CL準決勝に進出したクラブたち [写真]=Getty Images

 いよいよ2018−19シーズンのチャンピオンズリーグ(CL)も、準決勝と決勝を残すのみとなった。

 “欧州4強”に名乗りを挙げたのは、トッテナム(イングランド)、アヤックス(オランダ)、リヴァプール(イングランド)、バルセロナ(スペイン)の4クラブ。準決勝では、トッテナムとアヤックス、バルセロナとリヴァプールがそれぞれ対戦する。

 どのクラブが“欧州王者”の称号を得るのか、現時点では全く予想できないが、今季のCLはイングランド勢の復権が強く印象づけられたシーズンだった。CLベスト4にイングランド勢が2クラブ以上勝ち残っているのは、2008−09シーズン以来、10年ぶりのこと。当時はチェルシー、アーセナル、マンチェスター・Uの3クラブが4強進出を果たしていた。

 以降長らく、スペイン勢の圧倒的支配が続いてきたが、今季に限れば、ベスト8まで勝ち進んだのはバルセロナの1クラブだけ。前人未踏の4連覇を目指したレアル・マドリード、また決勝の舞台が本拠地ワンダ・メトロポリターノだったアトレティコ・マドリードは、いずれもラウンド16で敗退した。

 対照的な勝ち上がりになったことを受けて、「欧州の覇権はリーガ・エスパニョーラからプレミアリーグに移りつつある」との意見も散見される。果たして、本当にイングランドの時代が到来したのか。今回は国別の成績をもとに検証してみたい。

 まずは、今季CLのグループステージから準々決勝までの国別成績を見てみよう。以下は、主要8カ国の1試合平均勝ち点をまとめてランキング化したものだ。

■2018−19シーズンのCL平均勝ち点(グループステージ〜準々決勝)
1位 スペイン 1.97ポイント(計32試合/19勝6分け7敗)
2位 イングランド 1.78ポイント(計40試合/22勝5分け13敗)
3位 ポルトガル 1.63ポイント(計16試合/8勝2分け6敗)
4位 イタリア 1.5ポイント(計30試合/13勝6分け11敗)
5位 ドイツ 1.4ポイント(計30試合/11勝9分け10敗)
6位 オランダ 1.31ポイント(計16試合/5勝6分け5敗)
7位 フランス 1.09ポイント(計22試合/5勝9分け8敗)
8位 ロシア 0.83ポイント(計12試合/3勝1分け8敗)

 今大会ここまで最も良い成績を収めているのは、スペイン勢(平均1.97ポイント)だった。2位はイングランド勢(平均1.78ポイント)。上位進出クラブ数では劣るものの、平均勝ち点においてはスペイン勢がイングランド勢を上回った。なお「勝率」でも、スペイン勢はイングランド勢の55%を上回る59.4%を記録。もちろん、8カ国中トップの成績である。

 もっとも、上記ランキングは対戦相手の実力を考慮せず、各試合の勝敗をカウントしただけに過ぎない。グループステージでいわゆる“死の組”に入った場合には、勝ち星を伸ばすことが難しくなる。実際、イングランド勢は、リヴァプールがパリ・サンジェルマンとナポリ、トッテナムがバルセロナ、インテル、PSVといった難敵揃いのグループに組み込まれた。一方、スペイン勢はバルセロナを除けば、“格下”にカテゴライズされるであろうクラブと同組になるなど、組み合わせに恵まれた感は否めない。

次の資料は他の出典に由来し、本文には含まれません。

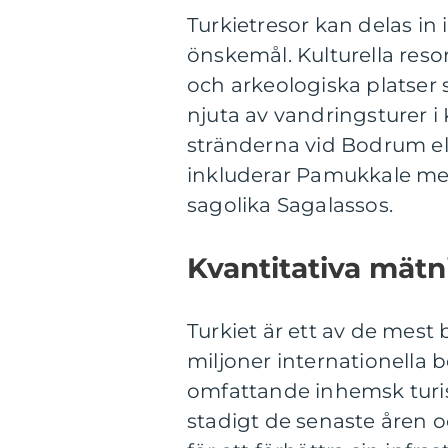
Turkietresor kan delas in
önskemål. Kulturella resor
och arkeologiska platser
njuta av vandringsturer i
stränderna vid Bodrum el
inkluderar Pamukkale med 
sagolika Sagalassos.
Kvantitativa mätn
Turkiet är ett av de mest
miljoner internationella 
omfattande inhemsk turis
stadigt de senaste åren o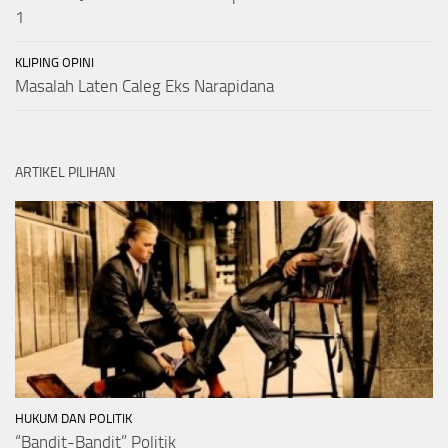
1
KLIPING OPINI
Masalah Laten Caleg Eks Narapidana
ARTIKEL PILIHAN
HUKUM DAN POLITIK
“Bandit-Bandit” Politik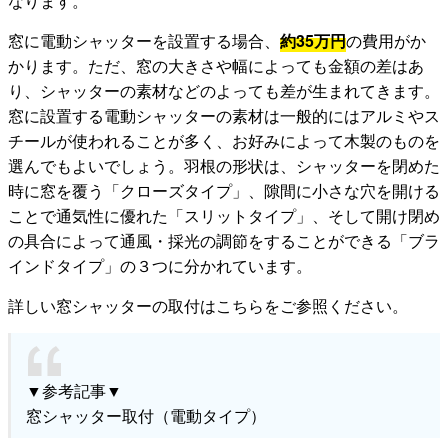
なります。
窓に電動シャッターを設置する場合、
約35万円
の費用がか
かります。ただ、窓の大きさや幅によっても金額の差はあ
り、シャッターの素材などのよっても差が生まれてきます。
窓に設置する電動シャッターの素材は一般的にはアルミやス
チールが使われることが多く、お好みによって木製のものを
選んでもよいでしょう。羽根の形状は、シャッターを閉めた
時に窓を覆う「クローズタイプ」、隙間に小さな穴を開ける
ことで通気性に優れた「スリットタイプ」、そして開け閉め
の具合によって通風・採光の調節をすることができる「ブラ
インドタイプ」の３つに分かれています。
詳しい窓シャッターの取付はこちらをご参照ください。
▼参考記事▼
窓シャッター取付（電動タイプ）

 今回、ポルトガル勢(平均1.63ポイント)がイタリア勢(平均1.5ポイント)とドイツ勢(平均1.4ポイント)を上回る3位にランクインしたのも、ほぼ同じカラクリだ。今大会のグループステージでは、ポルトが無敗(5勝1分け)での首位通過を果たした。ただし、決勝ラウンド進出を争ったのは、ロコモティフ・モスクワ、シャルケ、ガラタサライの3クラブ。いずれも名の知れた強豪だが、全8グループのなかでは最も実力の劣る組だとされ、比較的白星を挙げやすかったと言える。

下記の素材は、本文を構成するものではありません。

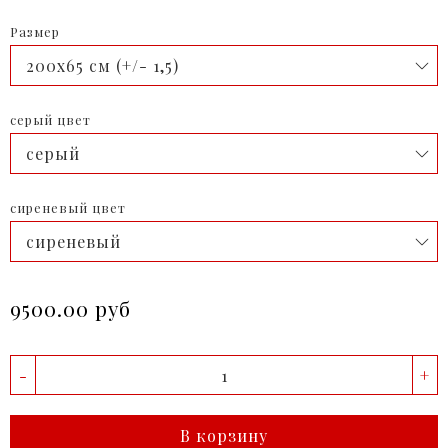
Размер
серый цвет
сиреневый цвет
9500.00 руб
-
+
В корзину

 それ故、上記ランキングをもって、スペイン勢とイングランド勢の優劣を結論づけるのは時期尚早かもしれない。

 では、直接対決の成績はどうだろうか。同じように、グループステージから準々決勝までのスペイン勢とイングランド勢との対戦成績を振り返ってみる。

 すると、やや意外な結果が出た。両国のクラブはこれまでに6度対戦。スペイン勢の4勝2分けと、イングランド勢は1度も勝利を挙げられていないのだ。グループステージでは、バルセロナがトッテナムと、バレンシアがマンチェスター・Uと2度ずつ対戦。両クラブともに1勝1分けと、勝ち越しに成功した。続く決勝ラウンドでは、バルセロナがマンチェスター・Uと準々決勝で対戦。結果は、バルセロナの2戦連続完封勝利だった。全6試合を通じて11得点4失点と、スペイン勢はイングランド勢を圧倒している。

 今大会を総じてみれば、イングランド勢の勢いがスペイン勢を上回っているものの、「欧州の覇権がリーガ・エスパニョーラからプレミアリーグに移った」と断言できるかと言えば、そうでもないことが分かるだろう。

 だからこそ、準決勝で実現するバルセロナ対リヴァプールは、正真正銘の“大一番”だと言える。バルセロナは先日、リーガ・エスパニョーラ2連覇を達成、リヴァプールもプレミアリーグで優勝を争っている。まさに両国の“トップ・オブ・トップ”が激突するからだ。

 リヴァプールにとっては因縁の“対スペイン勢”でもある。昨季は決勝でレアル・マドリードと対戦。11年ぶりにファイナルの舞台までたどり着いたものの、絶対王者の前に屈して準優勝に終わった。レアル・マドリードが前人未到の3連覇を達成したことで、「スペイン勢強し」を改めて印象づけた大会だった。

 あれから1年。今回の相手はバルセロナであって、レアル・マドリードではない。それでもスペインが世界に誇る2強の一角であり、近年のCLで最も大きな成功を収めたクラブの一つである。もしもリヴァプールが勝ち抜けを果たすことができれば、イングランド勢の躍進は本物と言えるのではないだろうか。もちろん、仮に準決勝を勝ち進んだとして、決勝で再び敗れてしまえば元も子もないが、一つの転換点となりうるだろう。

 各国リーグの威信がかかった大会でもあるCL。果たして、勝者に輝くのはバルセロナか、リヴァプールか。“欧州の覇権争い”を左右するビッグマッチはやはり目が離せない。